→ Task brief
Of all the lines in the entries below, give again exactly those starting at the line containing "pakko käydä kokeilemassa!" and ending at the line containing "kahdessa eri ravintolassa", both ends included, and no others.

→ Extracted page text data
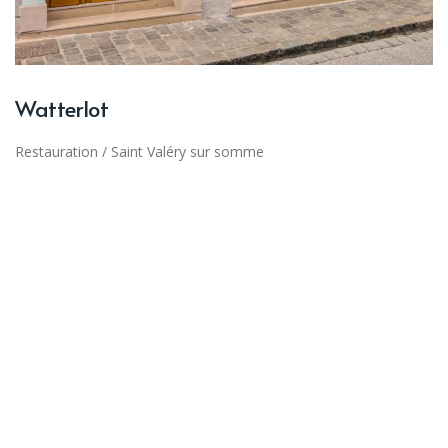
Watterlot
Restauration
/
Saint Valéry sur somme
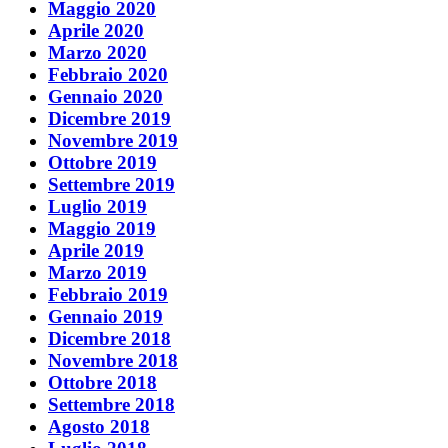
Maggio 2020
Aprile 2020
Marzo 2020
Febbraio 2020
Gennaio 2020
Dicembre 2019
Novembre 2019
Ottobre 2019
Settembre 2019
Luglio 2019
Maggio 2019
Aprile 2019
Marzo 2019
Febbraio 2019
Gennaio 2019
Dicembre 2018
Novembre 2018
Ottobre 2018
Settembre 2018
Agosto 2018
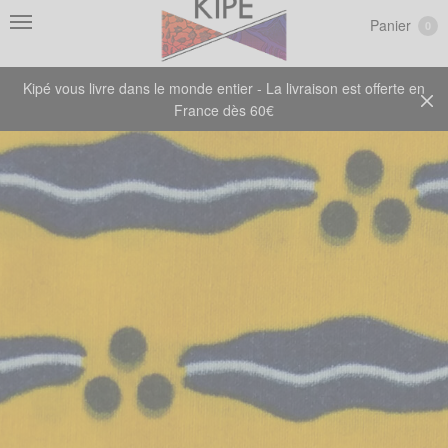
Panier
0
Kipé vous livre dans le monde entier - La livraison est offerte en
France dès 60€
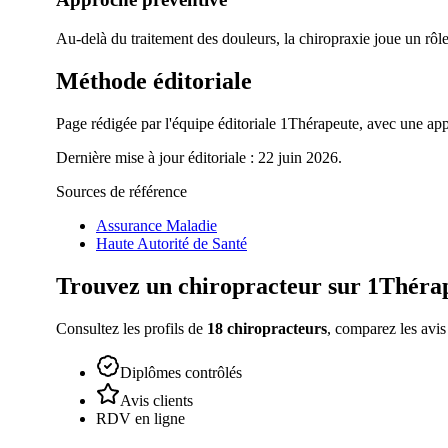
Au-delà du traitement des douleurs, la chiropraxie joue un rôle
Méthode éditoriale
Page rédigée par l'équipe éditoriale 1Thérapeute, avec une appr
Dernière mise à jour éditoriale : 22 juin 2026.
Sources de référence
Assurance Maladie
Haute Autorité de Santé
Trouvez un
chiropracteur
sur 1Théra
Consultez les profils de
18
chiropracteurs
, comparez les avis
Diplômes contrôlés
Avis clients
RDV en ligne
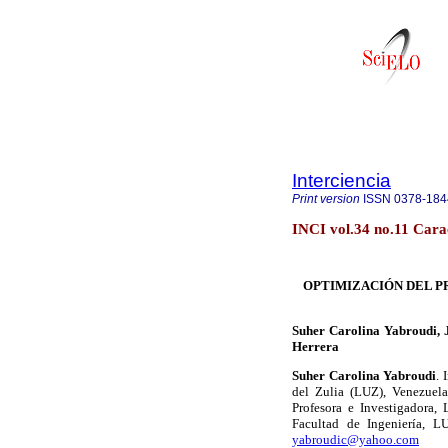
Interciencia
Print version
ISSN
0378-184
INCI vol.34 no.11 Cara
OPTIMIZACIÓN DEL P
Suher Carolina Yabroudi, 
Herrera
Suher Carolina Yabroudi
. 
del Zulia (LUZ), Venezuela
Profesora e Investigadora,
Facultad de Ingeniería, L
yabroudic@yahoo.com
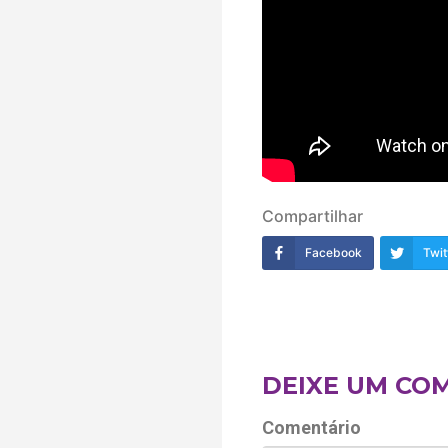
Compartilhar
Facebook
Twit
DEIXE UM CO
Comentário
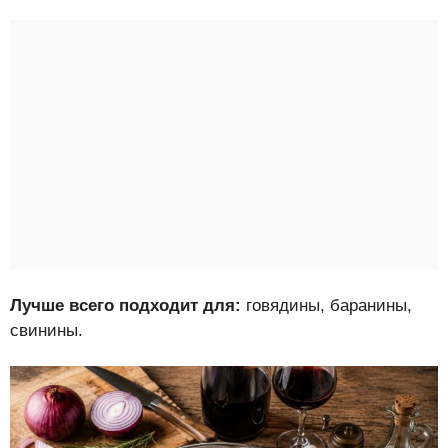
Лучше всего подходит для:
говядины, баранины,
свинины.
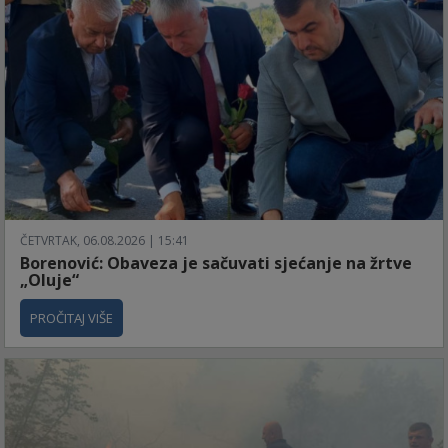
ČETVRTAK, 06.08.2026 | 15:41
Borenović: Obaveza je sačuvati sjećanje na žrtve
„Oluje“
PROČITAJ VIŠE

...

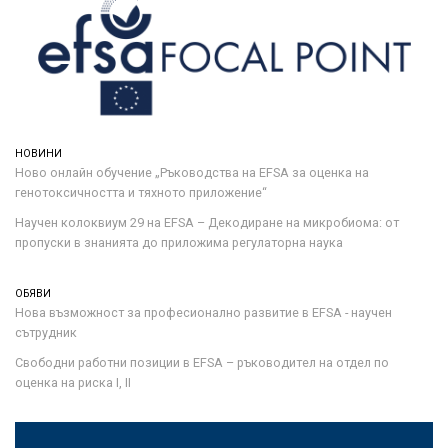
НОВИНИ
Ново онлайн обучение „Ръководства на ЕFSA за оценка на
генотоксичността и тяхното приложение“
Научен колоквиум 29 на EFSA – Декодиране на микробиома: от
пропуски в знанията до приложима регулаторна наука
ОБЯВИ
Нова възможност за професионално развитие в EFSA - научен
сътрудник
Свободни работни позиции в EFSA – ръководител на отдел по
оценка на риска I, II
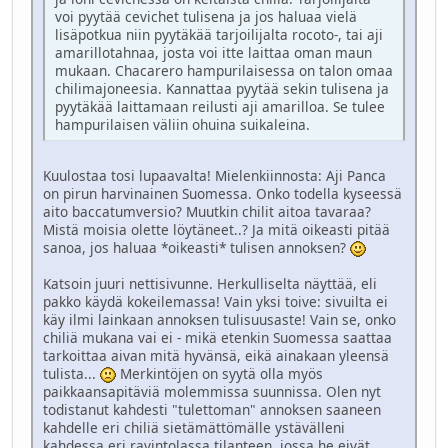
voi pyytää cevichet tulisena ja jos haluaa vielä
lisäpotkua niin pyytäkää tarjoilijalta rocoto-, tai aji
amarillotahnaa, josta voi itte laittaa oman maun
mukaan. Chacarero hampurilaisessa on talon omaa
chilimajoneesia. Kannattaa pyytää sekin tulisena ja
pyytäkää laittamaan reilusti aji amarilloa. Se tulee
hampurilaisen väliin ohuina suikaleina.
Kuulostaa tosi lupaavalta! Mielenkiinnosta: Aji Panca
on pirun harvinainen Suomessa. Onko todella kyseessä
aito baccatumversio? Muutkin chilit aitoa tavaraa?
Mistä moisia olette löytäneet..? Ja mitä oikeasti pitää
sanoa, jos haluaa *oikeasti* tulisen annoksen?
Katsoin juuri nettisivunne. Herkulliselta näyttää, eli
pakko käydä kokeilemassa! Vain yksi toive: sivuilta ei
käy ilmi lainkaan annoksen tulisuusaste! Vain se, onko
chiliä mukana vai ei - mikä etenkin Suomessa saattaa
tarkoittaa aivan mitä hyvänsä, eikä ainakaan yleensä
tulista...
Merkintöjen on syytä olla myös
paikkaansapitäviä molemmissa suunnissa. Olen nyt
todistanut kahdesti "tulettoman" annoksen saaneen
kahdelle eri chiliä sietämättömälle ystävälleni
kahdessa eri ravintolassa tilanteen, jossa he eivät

==

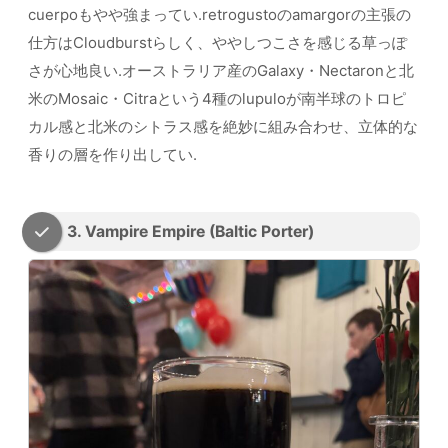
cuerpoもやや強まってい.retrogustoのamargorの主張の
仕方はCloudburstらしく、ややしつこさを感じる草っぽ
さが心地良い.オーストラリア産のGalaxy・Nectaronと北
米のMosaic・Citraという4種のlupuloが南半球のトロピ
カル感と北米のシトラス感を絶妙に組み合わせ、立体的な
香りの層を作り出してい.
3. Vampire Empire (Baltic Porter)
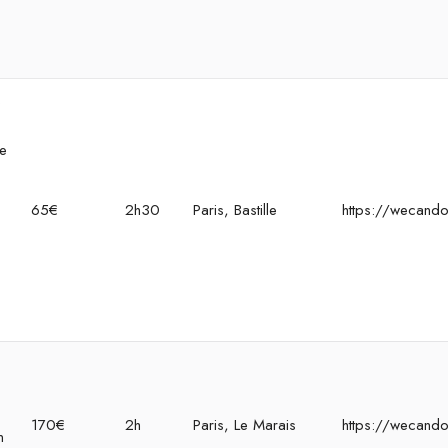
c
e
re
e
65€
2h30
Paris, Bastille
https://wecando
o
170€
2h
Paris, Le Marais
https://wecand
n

→ Final answer
pakko käydä kokeilemassa! Vain yksi toive: sivuilta ei
käy ilmi lainkaan annoksen tulisuusaste! Vain se, onko
chiliä mukana vai ei - mikä etenkin Suomessa saattaa
tarkoittaa aivan mitä hyvänsä, eikä ainakaan yleensä
tulista...
Merkintöjen on syytä olla myös
paikkaansapitäviä molemmissa suunnissa. Olen nyt
todistanut kahdesti "tulettoman" annoksen saaneen
kahdelle eri chiliä sietämättömälle ystävälleni
kahdessa eri ravintolassa tilanteen, jossa he eivät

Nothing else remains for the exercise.